Dans le monde

États-Unis : une élection sans enjeu pour les travailleurs

Le 8 novembre, quelque 225 millions d’Américains sont appelés aux urnes pour élire la Chambre des représentants, un tiers des sénateurs, douze gouverneurs, de nombreux responsables locaux ou étatiques, et surtout le président. Les derniers jours de la campagne voient se multiplier les coups bas et les arguments bidon.

Un des principaux arguments de campagne d’Hillary Clinton est le bilan économique de l’administration Obama (2009-2016), dont elle dit qu’il a surmonté avec succès la récession de 2008. Et ici même on nous vante souvent le bas niveau du chômage aux États-Unis (5 % officiellement). C’est un bilan trompeur. Des millions d’adultes sont sortis du marché du travail et le taux d’activité, c’est-à-dire le rapport entre la population active et la population totale, a beaucoup baissé.

Clinton, favorite de la grande bourgeoisie

Les millions de travailleurs qui ont perdu leur emploi n’en ont retrouvé un, au mieux, qu’à un salaire inférieur. La richesse globale a augmenté au profit quasi exclusif des privilégiés : les 1 % les plus riches ont capté 85 % de la hausse du PIB (2009-2013) ! À l’autre bout de la société, si 26 millions d’Américains avaient en 2007 recours aux Food Stamps (bons alimentaires) que l’État fédéral accorde aux plus pauvres, ils sont maintenant 43 millions, soit un Américain sur sept. La réalité, pour les classes populaires, c’est la précarité croissante, une exploitation souvent féroce, quand ce n’est pas la saisie du logement pour insolvabilité, suivie d’une vie d’errance, d’emploi précaire en petit boulot, de parc de caravanes en logement insalubre.

Pour le grand capital américain, Hillary Clinton est sans doute maintenant la candidate préférée. Il faut dire que son CV parle pour elle. Sa carrière est liée à celle de son mari Bill, président de 1993 à 2001. Elle fut ensuite sénatrice pour l’État de New York (2001-2009) puis ministre des Affaires étrangères (2009-2013). Comme sénatrice, elle a soutenu le renflouement des grandes banques lors de la crise de 2008 et a prouvé au grand capital son sens des responsabilités. Comme ministre, elle a assumé diverses interventions militaires et a soutenu les dictatures sur lesquelles s’appuie l’impérialisme américain. Malgré le soutien que lui apportent les syndicats ou encore l’ex-candidat dit socialiste Bernie Sanders, peu d’Américains ont des illusions sur elle. Cette candidate, dont la loyauté envers la bourgeoisie n’est plus à démontrer, est surtout celle de la continuité.
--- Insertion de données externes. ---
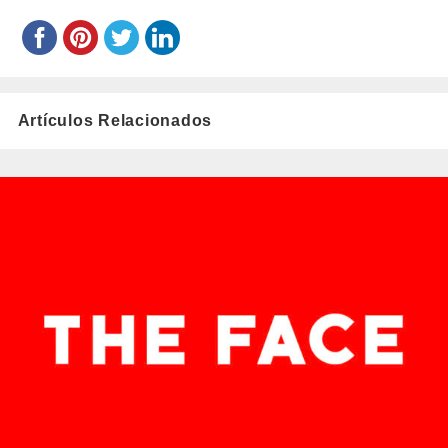
Artículos Relacionados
Trump, un démagogue sans vergogne

Donald Trump joue précisément sur le rejet suscité par Clinton et sur le sentiment, largement répandu, d’une dégradation des conditions de vie au cours des années Obama. Il manie avec un certain succès cette carte de l’outsider, en particulier parmi les Blancs des classes populaires et moyennes. Il leur promet de ramener les emplois « partis au Mexique ou en Chine », « ces pays qui nous volent nos entreprises et nos emplois ». En réalité, Trump a lui-même fait fabriquer des chemises au Bangladesh, au Honduras et au Vietnam, des lunettes et des cravates en Chine, des costumes en Indonésie, en Inde et au Mexique.

Il vient du sérail capitaliste : héritier d’un patron, magnat de l’immobilier, il est détenteur d’une fortune estimée à 3,7 milliards de dollars, sans pour autant payer d’impôts. Trump est connu comme un patron de choc, qui paie ses employés au salaire minimum et les licencie par milliers quand ils cherchent à s’organiser. Acteur de la télé-réalité, il est connu pour sa phrase fétiche : « Vous êtes viré ! » Sa misogynie, son racisme, sa xénophobie lui ont peut-être aliéné une partie de l’électorat, mais cette sorte de Le Pen américain garde toute une base électorale. C’est sans doute ce qui est le plus préoccupant dans cette élection : même s’il est battu, le relatif succès de Trump montre qu’une partie de la classe ouvrière américaine est sensible à la démagogie xénophobe dont il a fait son fonds de commerce.

En tout état de cause, les travailleurs américains n’ont rien à attendre du scrutin du 8 novembre, si on excepte les rares endroits où des candidats se réclamant de la classe ouvrière peuvent se présenter (voir Lutte ouvrière du 26 octobre). Pour le reste, entre Trump et Clinton, le grand capital est sûr de rafler la mise.